| What is being asked |
From the data below, retype exactly the lines starting with the one that contains "So the U.K., frankly, just" and ending with the one that contains "MARTIN: Well, you", both included.

| Source material |
'''

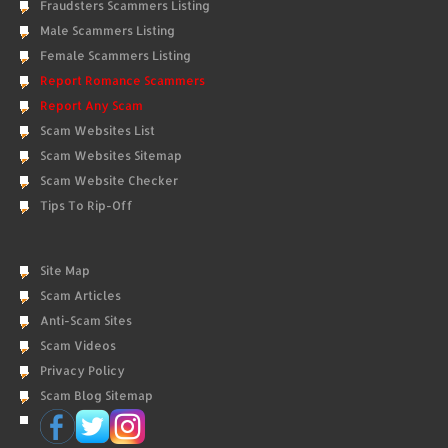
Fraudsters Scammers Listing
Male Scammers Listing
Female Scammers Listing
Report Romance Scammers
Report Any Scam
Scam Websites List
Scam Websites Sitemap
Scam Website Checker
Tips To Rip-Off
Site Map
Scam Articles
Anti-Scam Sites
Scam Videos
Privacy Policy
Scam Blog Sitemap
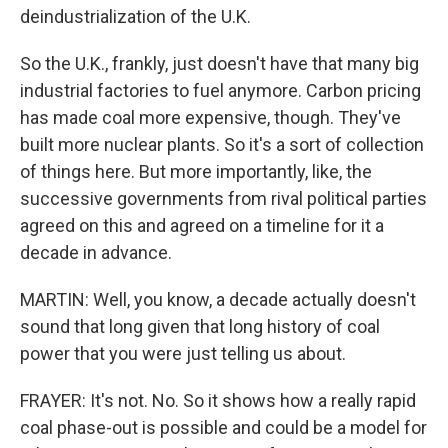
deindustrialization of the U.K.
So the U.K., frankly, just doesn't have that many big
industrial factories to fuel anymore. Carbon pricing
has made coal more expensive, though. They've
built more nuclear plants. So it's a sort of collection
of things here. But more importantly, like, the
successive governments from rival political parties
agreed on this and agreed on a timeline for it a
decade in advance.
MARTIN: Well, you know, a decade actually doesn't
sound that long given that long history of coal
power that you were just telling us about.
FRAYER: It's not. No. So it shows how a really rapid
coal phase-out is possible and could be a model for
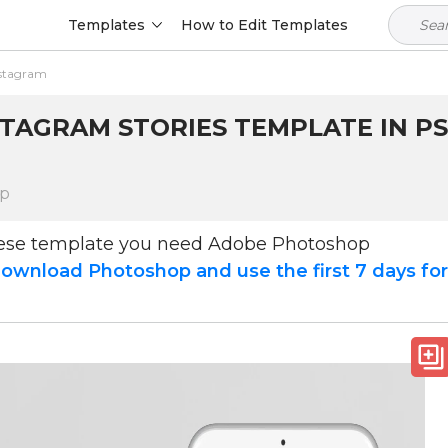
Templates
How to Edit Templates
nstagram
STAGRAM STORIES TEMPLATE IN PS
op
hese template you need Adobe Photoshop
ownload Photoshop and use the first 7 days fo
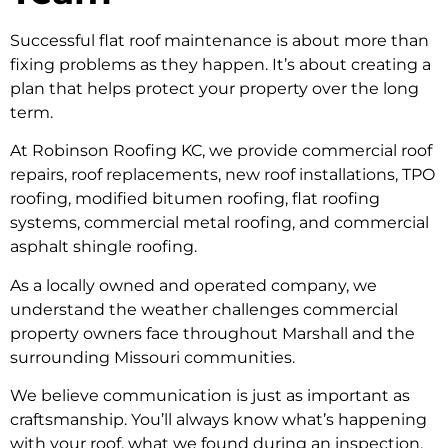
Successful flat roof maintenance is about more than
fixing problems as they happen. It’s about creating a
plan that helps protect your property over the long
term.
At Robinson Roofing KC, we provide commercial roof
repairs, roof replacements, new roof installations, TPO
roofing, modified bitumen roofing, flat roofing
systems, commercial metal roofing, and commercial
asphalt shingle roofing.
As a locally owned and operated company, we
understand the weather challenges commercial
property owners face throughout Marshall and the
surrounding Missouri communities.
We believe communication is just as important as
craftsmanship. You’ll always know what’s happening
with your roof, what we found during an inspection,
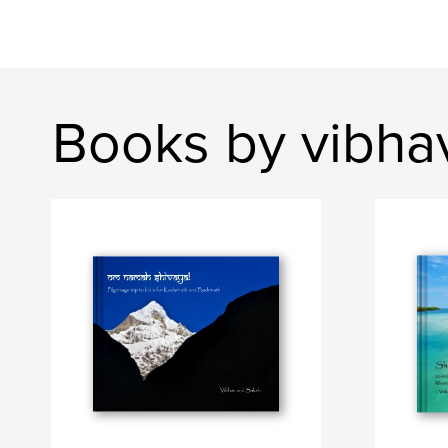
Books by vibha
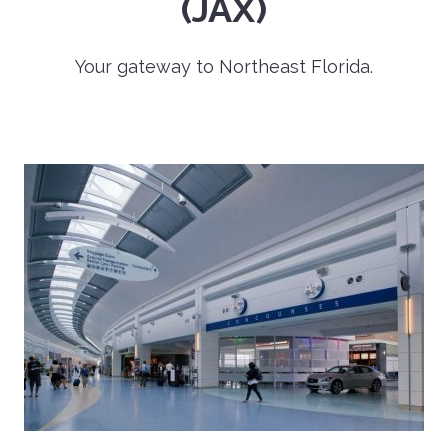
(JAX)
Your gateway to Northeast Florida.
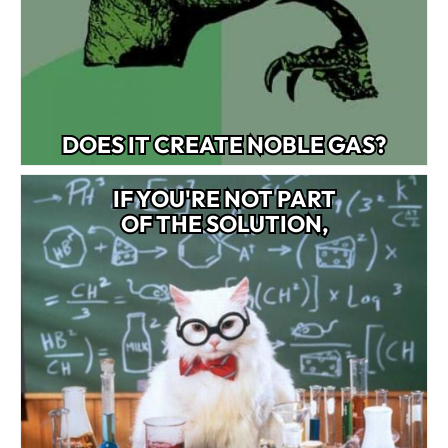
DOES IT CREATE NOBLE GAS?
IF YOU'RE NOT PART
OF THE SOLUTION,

'''

| Written answer |
So the U.K., frankly, just doesn't have that many big
industrial factories to fuel anymore. Carbon pricing
has made coal more expensive, though. They've
built more nuclear plants. So it's a sort of collection
of things here. But more importantly, like, the
successive governments from rival political parties
agreed on this and agreed on a timeline for it a
decade in advance.
MARTIN: Well, you know, a decade actually doesn't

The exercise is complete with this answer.